Text Processing#

This module provides a set of classes and functions for preprocessing and filtering texts, including normalization, length filtering, etc.

class flexrag.text_process.TextUnit(content, reserved=True, processed_by=<factory>)[源代码]#
dump(path)#

Dump the dataclass to a YAML file.

dumps()#

Dump the dataclass to a YAML string.

classmethod load(path)#

Load the dataclass from a YAML file.

classmethod loads(s)#

Load the dataclass from a YAML string.

class flexrag.text_process.Processor[源代码]#
__call__(input_text)[源代码]#

Process the input text.

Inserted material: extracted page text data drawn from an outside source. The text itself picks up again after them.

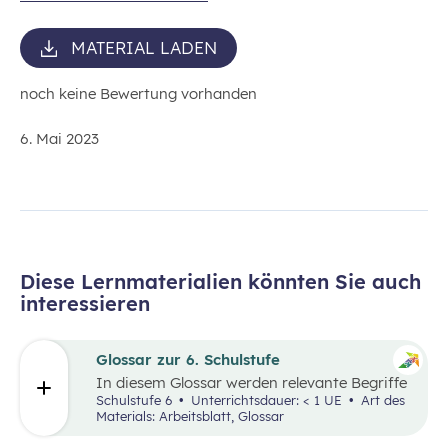
MATERIAL LADEN
noch keine Bewertung vorhanden
6. Mai 2023
Diese Lernmaterialien könnten Sie auch
interessieren
Glossar zur 6. Schulstufe
In diesem Glossar werden relevante Begriffe
zu den Lehrplanpunkten “Energie und
Schulstufe 6
Unterrichtsdauer: < 1 UE
Art des
Ressourcen” sowie “Produktion und Konsum”
Materials: Arbeitsblatt, Glossar
erklärt. Zusätzlich gibt es Arbeitsblätter zu
ausgewählten Begriffen.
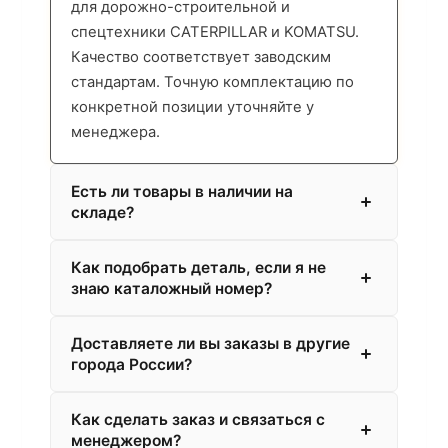
для дорожно-строительной и
спецтехники CATERPILLAR и KOMATSU.
Качество соответствует заводским
стандартам. Точную комплектацию по
конкретной позиции уточняйте у
менеджера.
Есть ли товары в наличии на
складе?
Как подобрать деталь, если я не
знаю каталожный номер?
Доставляете ли вы заказы в другие
города России?
Как сделать заказ и связаться с
менеджером?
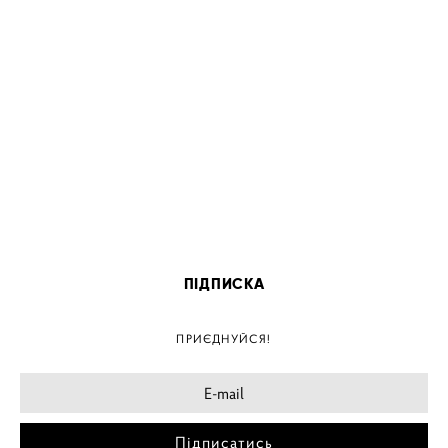
ПІДПИСКА
ПРИЄДНУЙСЯ!
Підписатись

If the processor has been filtered, the reserved flag of the input TextUnit will be set to False.

参数:

input_text (TextUnit) -- The input text to process.

返回:

The processed text.

返回类型:

TextUnit

class flexrag.text_process.TextProcessPipelineConfig(processor_type=<factory>, length_filter_config=<factory>, token_normalize_config=<factory>, truncate_config=<factory>)#

Configuration class for processor (name: TextProcessPipelineConfig, default: None).

参数:
  • processor_type (list[str]) -- The processor type to use.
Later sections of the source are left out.